Ron L. and Gayle R. Stevenson v. Commissioner., United States Tax Court - Memorandum Decision, T.C. Memo. 1999-280, Docket No. 4555-98., Filed August 23, 1999
Ron L. and Gayle R. Stevenson v. Commissioner.
United States Tax Court - Memorandum Decision
T.C. Memo. 1999-280
Docket No. 4555-98.
Filed August 23, 1999.
Ron L. Stevenson and Gayle R. Stevenson, pro sese. Armand G. Begun, for the respondent.
LARO, Judge: Petitioners petitioned the Court to redetermine respondent's determination of an $8,982 deficiency in their 1992 Federal income tax, a $2,245 addition to tax under section 6651(a)(1), and a $1,796 accuracy-related penalty under section 6662(a).
After concessions by the parties, we decide the following issues for 1992: 1
1 Respondent briefed the issue of whether petitioners were entitled to a dependency exemption for their daughter, Jill Stevenson. Petitioners specifically conceded this issue at trial, and we do not address it herein.
1. Whether petitioners must include in income $27,998 from the sale of real property. We hold they must to the extent set forth herein.
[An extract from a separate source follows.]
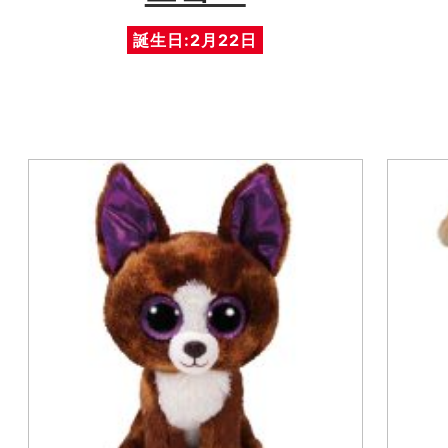
誕生日:2月22日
2. Whether petitioners are entitled to Schedule A itemized deductions of $11,305. We hold they are to the extent set forth herein.
3. Whether petitioners are entitled to Schedule C expenses of $21,578. We hold they are not.
4. Whether petitioners are liable for self-employment tax of $4,246. We hold they are.
5. Whether petitioners are liable for the addition to tax under section 6651 determined by respondent. We hold they are.
6. Whether petitioners are liable for the penalty under section 6662 determined by respondent. We hold they are.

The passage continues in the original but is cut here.